Wednesday, August 8, 2007

on aging

So...I have a relatively significant birthday approaching in a week, which I am NOT excited about. But in my family, landmark birthdays happen in threes--my mom, my dad and I are usually at "important" birthdays in the same year.

My mom's was the big one this year, though, far eclipsing my own. She turned sixty on Sunday. Is it just me, or does sixty sound significantly older than fifty-nine? I mean, other people's moms turn sixty....grandmas turn sixty....not my mom, right? No, apparently she is sixty.
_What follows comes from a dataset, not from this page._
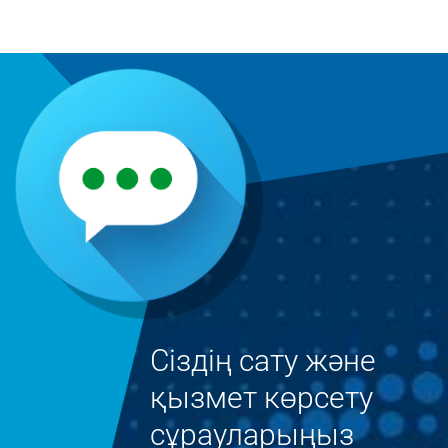
Сіздің сату және
қызмет көрсету
сұрауларыңыз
And really, my mom is so cute. But I notice more and more the wearing of age....around her face, on her hands, which have started to get age spots, and in the increasing softness of her skin.
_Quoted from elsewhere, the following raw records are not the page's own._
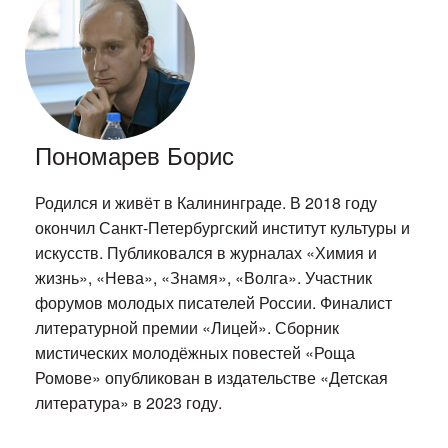
Пономарев Борис
Родился и живёт в Калининграде. В 2018 году
окончил Санкт-Петербургский институт культуры и
искусств. Публиковался в журналах «Химия и
жизнь», «Нева», «Знамя», «Волга». Участник
форумов молодых писателей России. Финалист
литературной премии «Лицей». Сборник
мистических молодёжных повестей «Роща
Ромове» опубликован в издательстве «Детская
литература» в 2023 году.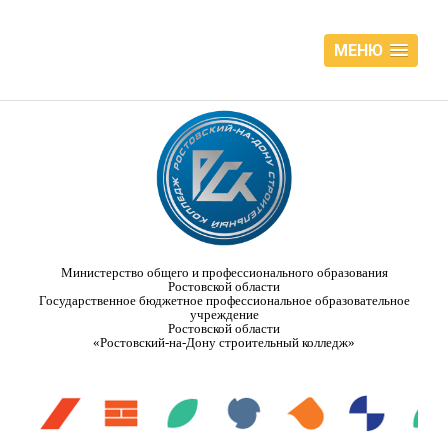
МЕНЮ
Министерство общего и профессионального образования
Ростовской области
Государственное бюджетное профессиональное образовательное
учреждение
Ростовской области
«Ростовский-на-Дону строительный колледж»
It's funny how the older I get, the more I appreciate my mom and the life she has lived. I was having a discussion about destiny and fulfilling destiny and finding destiny this morning, and the more I think about it, the more I feel like my mom really has found and fulfilled her destiny. She went to nursing school in Newfoundland, joined a mission organization that worked out of Kenya, did her midwifery training in Edinburgh, Scotland, and worked in rural Kenya for about five years before meeting my dad, getting married, and settling into family life.

And I admire that.

Not just because she has a million great stories about living in Kenya....involving delivering babies in huts, being atop her Land Rover on safari and having lions circling on the ground below, or having a herd of elephants cross the road in front of her....but because she has lived. She has lived a bold and reckless and dangerous life, not just abroad, but in the context of her family as well.

I think more than anyone else in my life, my mother has taught me what unconditional love means. And commitment. And unrelenting patience. And I hope that I can age as gracefully as she has....and love life the way she does....and look hardship in the eye and steel myself against it, knowing that it is but a pothole in my road of destiny.
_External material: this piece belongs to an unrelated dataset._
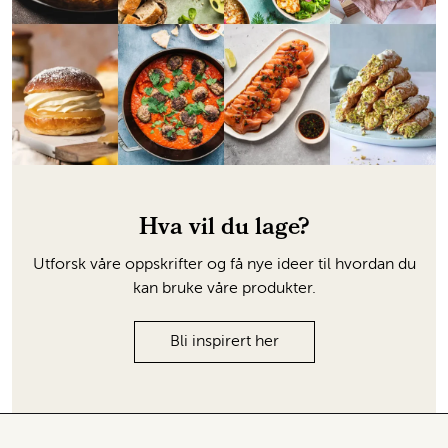
Hva vil du lage?
Utforsk våre oppskrifter og få nye ideer til hvordan du
kan bruke våre produkter.
Bli inspirert her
Do you ever think about what you are destined for?

I believe we are all destined for something....very rarely is it the greatness that the world values so much, it is found more often in the little things that make up a life--
feeding the ducks,
looking at spiderwebs,
swimming in the Great Lakes,
having a picnic,
sharing a memory,
a smile,
a laugh,
a tear,
and saying I love you.

This is my mom.



3 comments:

Anonymous said...

Charissa, you are a terrific writer. You are risky, transparent, thoughtful and insightful. I look forward to reading your first book.
Dave

Beth said...

Your Mom sounds like a lovely lady....Happy Birthday!!!!

Dominic said...

Great testimony to your mother, now I see where you get your sense adventure from as well as your smile, it made me think of my mom. Dave is correct in saying that you are a terrific writer, I like the poems and random thoughts myself. BTW have a great birthday today, stay out of the rain.